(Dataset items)
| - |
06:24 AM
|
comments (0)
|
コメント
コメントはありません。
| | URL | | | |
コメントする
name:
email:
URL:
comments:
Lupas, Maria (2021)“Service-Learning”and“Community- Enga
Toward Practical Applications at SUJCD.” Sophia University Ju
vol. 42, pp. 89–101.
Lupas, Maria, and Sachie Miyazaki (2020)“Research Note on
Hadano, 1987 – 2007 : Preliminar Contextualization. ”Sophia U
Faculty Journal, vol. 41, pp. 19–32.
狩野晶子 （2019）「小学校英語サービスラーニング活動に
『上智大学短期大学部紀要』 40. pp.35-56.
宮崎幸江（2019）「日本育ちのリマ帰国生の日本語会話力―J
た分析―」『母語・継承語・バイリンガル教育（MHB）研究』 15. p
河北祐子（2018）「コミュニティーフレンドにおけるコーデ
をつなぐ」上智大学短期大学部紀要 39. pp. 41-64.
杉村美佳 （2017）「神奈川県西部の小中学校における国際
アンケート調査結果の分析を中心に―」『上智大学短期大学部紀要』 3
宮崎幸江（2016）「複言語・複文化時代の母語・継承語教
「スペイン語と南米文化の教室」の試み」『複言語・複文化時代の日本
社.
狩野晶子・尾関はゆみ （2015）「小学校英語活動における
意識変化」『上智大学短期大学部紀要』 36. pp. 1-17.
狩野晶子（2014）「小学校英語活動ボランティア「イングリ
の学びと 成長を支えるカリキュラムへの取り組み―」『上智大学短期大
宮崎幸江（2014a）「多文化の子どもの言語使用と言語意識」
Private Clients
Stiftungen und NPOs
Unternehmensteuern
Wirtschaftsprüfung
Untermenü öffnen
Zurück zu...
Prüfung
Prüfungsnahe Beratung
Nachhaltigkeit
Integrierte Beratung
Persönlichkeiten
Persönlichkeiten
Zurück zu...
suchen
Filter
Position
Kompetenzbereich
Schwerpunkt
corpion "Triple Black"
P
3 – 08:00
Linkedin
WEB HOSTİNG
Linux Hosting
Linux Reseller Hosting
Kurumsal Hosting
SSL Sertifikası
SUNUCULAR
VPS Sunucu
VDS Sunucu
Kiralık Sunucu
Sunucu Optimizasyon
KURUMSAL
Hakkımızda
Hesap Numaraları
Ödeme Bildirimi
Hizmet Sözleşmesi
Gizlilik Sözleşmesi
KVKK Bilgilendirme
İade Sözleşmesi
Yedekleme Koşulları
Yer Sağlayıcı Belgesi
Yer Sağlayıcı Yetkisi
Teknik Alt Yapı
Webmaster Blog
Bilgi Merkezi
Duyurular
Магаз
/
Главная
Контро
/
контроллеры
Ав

What is needed –
Keeping every character as it is, restate the lines above that run from the line with "Prüfungsnahe Beratung" through the line with "Kurumsal Hosting", both included, and nothing else.

Reply to the exercise –
Prüfungsnahe Beratung
Nachhaltigkeit
Integrierte Beratung
Persönlichkeiten
Persönlichkeiten
Zurück zu...
suchen
Filter
Position
Kompetenzbereich
Schwerpunkt
corpion "Triple Black"
P
3 – 08:00
Linkedin
WEB HOSTİNG
Linux Hosting
Linux Reseller Hosting
Kurumsal Hosting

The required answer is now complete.